Arrivée dans le sas, c'est toujours aussi blindé, bondé, et pas très bien organisé, il faut bien le dire. En plus, mon cardio en profite pour se désynchroniser. Je ne le retrouverai pas de la course, dommage, je ferai sans. Le départ est donné, nous avaonçons tranquillement au milieu des bouteiles et sacs plastiques, toujours aussi nombreux. Et voilà, c'est parti. Je trouve tout de suite un rythme sympa, je me sens bien, je sens que j'ai envie de courir, et je suis dans l'allure du peloton, vers 5'15-5'20 comme prévu.

Les premiers kilomètres commencent à défiler, il fait bon, je suis assez relâché, et je dois même me modérer pour ne pas accélérer, je suis plutôt entre 5' et 5'15 au kilo. Premier ravitaillement avec babane et orange, je prends une bouteille que je garde sur moi (c'est quand même vraiment bien le ravitaillement en bouteille !). Je suis toujours bien dans l'allure, le souffle suit bien. Passage au 10ème kilo, en 51'30 environ, je suis en avance et, tiens ! J'ai faim. Un gel anti-crampes, une banane, pas mal d'eau, ça passe.

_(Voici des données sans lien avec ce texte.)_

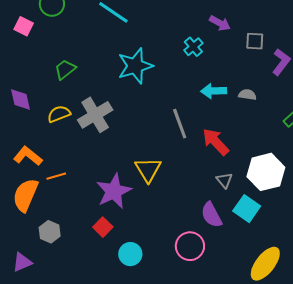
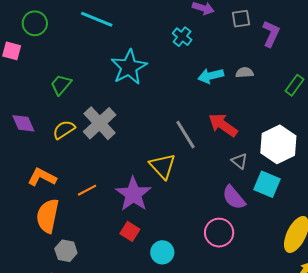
gray line: (180, 124) -> (186, 135), moved
orange line: (56, 176) -> (87, 190), moved
gray hexagon: (50, 232) -> (66, 251), moved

Nous voilà dans le bois de Vincennes. Il y a deux ans, je m'étais fait doubler par les ballons violets à cet endroit. Là, ils sont loin derrière...

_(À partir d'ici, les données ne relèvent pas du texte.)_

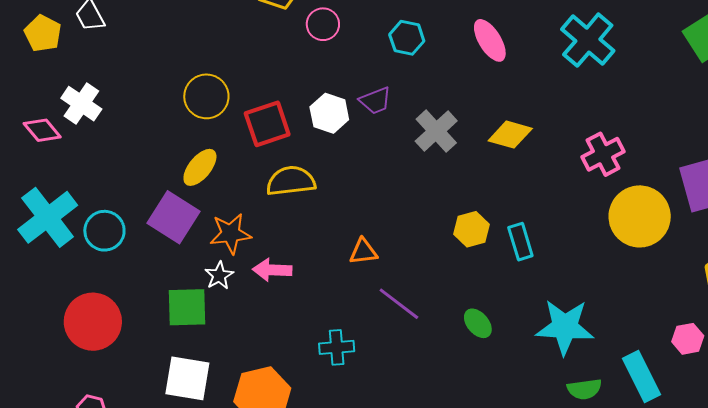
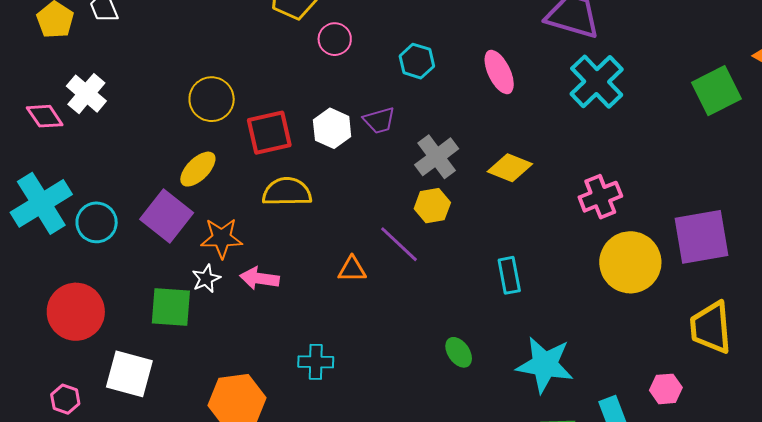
yellow hexagon: (471, 229) -> (432, 206), moved
purple line: (399, 304) -> (399, 244), moved
white square: (187, 378) -> (129, 374), moved

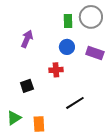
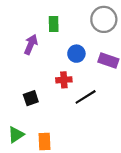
green rectangle: (68, 21) -> (54, 24), moved
black line: (75, 103) -> (86, 97), moved

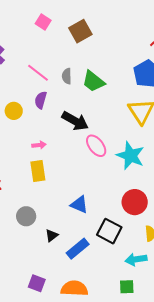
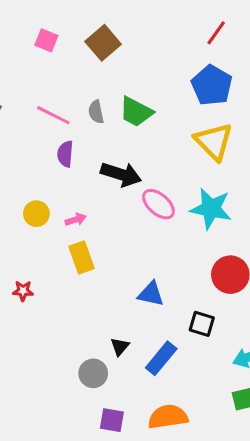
yellow circle: (14, 111) -> (36, 214), moved
gray circle: (26, 216) -> (93, 373), moved
black square: (109, 231) -> (202, 324), size x0.7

Le tour dans le bois de Vincennes se passe bien, sauf qu'à partir du km 13 je ressens une petite tension derrière la cuisse gauche. Je me dis que ça me promet de belles crampes vers le km 30, essaie de ne pas trop accélérer (j'ai tendance à faire les kilos en 5') mais je continue à avoir de bonnes sensations à part ça. Et à part la faim aussi qui me reprend vers le km 18, alors que je n'ai plus d'eau. Je suis obligé d'attendre le ravitaillement du km 20 pour prendre un gel, ouf ça va mieux.

Je passe au semi en 1h48'30", vraiment un bon rythme, que j'apprécie malgré cette légère tension derrière. Nous voilà sortis du bois de Vincennes: ce passage, c'est un peu le Tour de France avec énormément de public, même s'il est beaucoup trop sage à mon goût. Je reste concentré. On est maintenant sur l'avenue Daumesnil, et c'est là que m'attend le tournant de la course : au km 24, une pointe brutale surgit à l'arrière de ma cuisse gauche, comme si quelque chose lâchait. J'hésite un instant entre crampes et lésion musculaire. Je m'arrête, marche un peu, essaie d'étendre le muscle: mais ça ne soulage pas. Si je cours, je boîte, si je marche, je boitille. Je vais jusqu'au prochain poste de secours, à la Bastille, ils me font un petit massage (qui ne sert à rien). Je suis maintenant convaincu que ce n'est pas une crampe, il vaut mieux arrêter. J'abandonne !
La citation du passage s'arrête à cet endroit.